Your task: What you return should be only the lines in the entries below between the one holding "FA newsletter" and the one holding "ARMA X: Anniversary Edition brings a unique", ends included, with every picture left out.

Segment Start: Supplied records

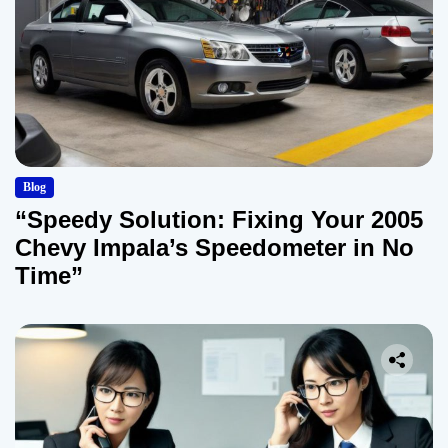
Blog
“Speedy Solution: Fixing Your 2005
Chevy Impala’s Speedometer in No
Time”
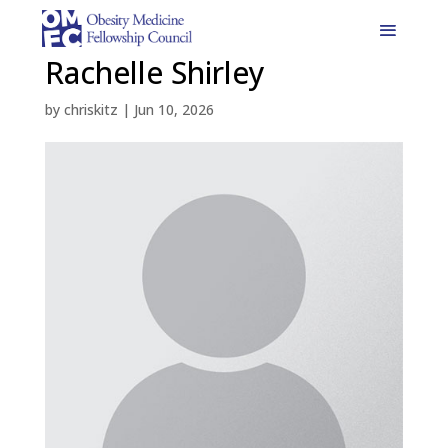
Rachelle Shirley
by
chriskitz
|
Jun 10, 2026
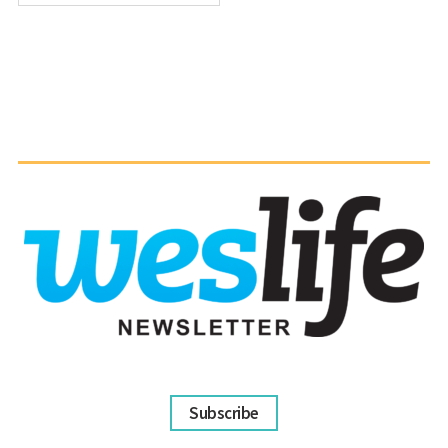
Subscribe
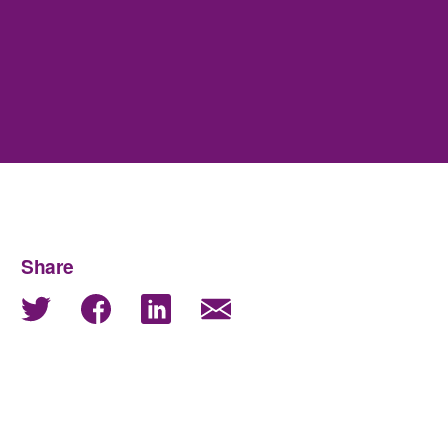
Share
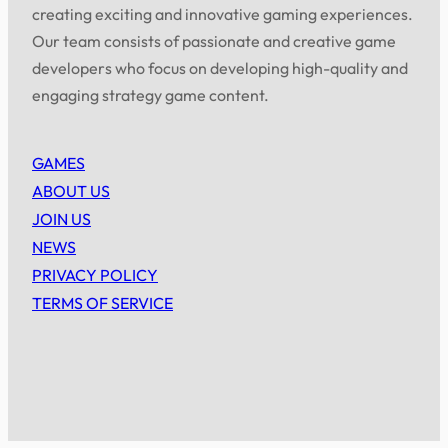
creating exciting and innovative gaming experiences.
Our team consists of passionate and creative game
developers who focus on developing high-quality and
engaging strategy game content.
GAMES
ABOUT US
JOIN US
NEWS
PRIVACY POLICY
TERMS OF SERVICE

Segment End: Supplied records
Segment Start: Supplied records

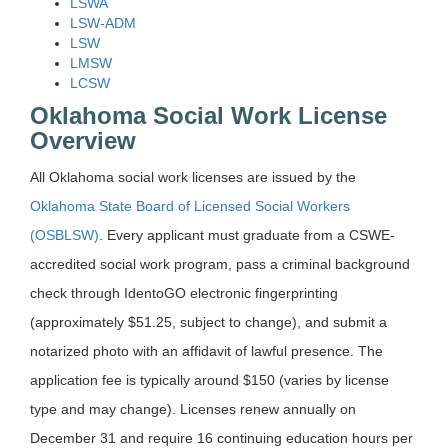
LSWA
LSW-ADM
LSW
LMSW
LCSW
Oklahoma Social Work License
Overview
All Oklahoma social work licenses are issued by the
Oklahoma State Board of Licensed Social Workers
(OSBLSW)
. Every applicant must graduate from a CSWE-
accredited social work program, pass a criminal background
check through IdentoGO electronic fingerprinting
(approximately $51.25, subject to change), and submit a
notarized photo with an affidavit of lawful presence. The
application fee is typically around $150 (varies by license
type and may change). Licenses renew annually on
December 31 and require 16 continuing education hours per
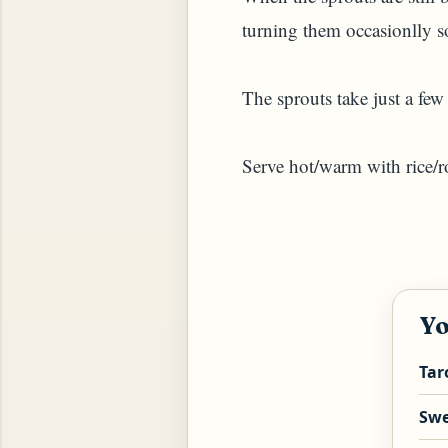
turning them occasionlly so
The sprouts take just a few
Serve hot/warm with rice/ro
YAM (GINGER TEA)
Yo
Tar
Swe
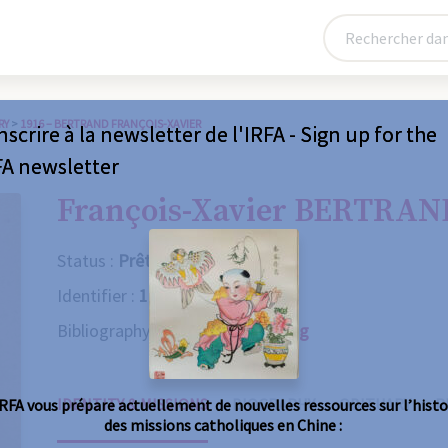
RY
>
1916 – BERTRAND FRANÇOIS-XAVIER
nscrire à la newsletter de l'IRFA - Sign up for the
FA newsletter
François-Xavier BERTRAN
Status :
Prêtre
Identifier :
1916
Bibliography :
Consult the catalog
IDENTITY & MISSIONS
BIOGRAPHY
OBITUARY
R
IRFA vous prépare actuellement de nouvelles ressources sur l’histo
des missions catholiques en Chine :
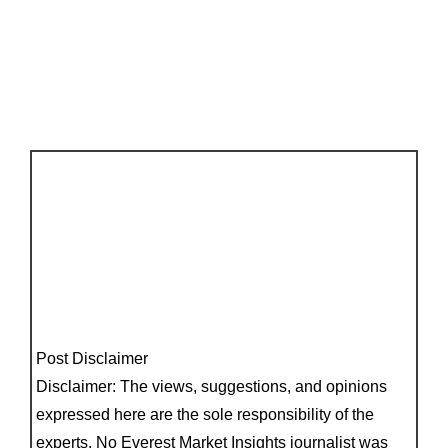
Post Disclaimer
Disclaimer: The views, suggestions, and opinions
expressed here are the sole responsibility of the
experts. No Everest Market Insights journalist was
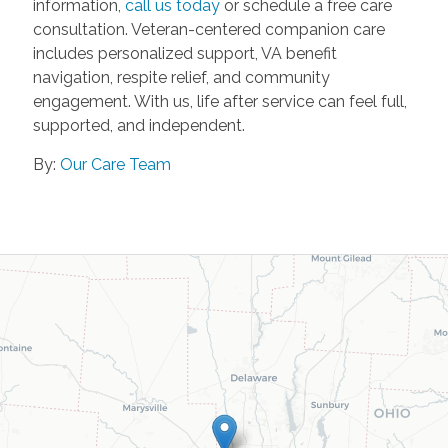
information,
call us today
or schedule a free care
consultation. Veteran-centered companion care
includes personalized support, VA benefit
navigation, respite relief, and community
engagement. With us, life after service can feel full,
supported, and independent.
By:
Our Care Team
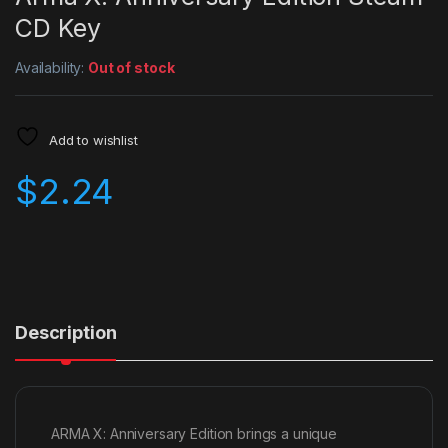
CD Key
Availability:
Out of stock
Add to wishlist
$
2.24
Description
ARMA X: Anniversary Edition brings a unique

Segment End: Supplied records

Output below:
FA newsletter
François-Xavier BERTRAN
Status :
Prêtre
Identifier :
1916
Bibliography :
Consult the catalog
IDENTITY & MISSIONS
BIOGRAPHY
OBITUARY
R
IRFA vous prépare actuellement de nouvelles ressources sur l’histo
des missions catholiques en Chine :
Post Disclaimer
Disclaimer: The views, suggestions, and opinions
expressed here are the sole responsibility of the
experts. No Everest Market Insights journalist was
information,
call us today
or schedule a free care
consultation. Veteran-centered companion care
includes personalized support, VA benefit
navigation, respite relief, and community
engagement. With us, life after service can feel full,
supported, and independent.
By:
Our Care Team
CD Key
Availability:
Out of stock
Add to wishlist
$
2.24
Description
ARMA X: Anniversary Edition brings a unique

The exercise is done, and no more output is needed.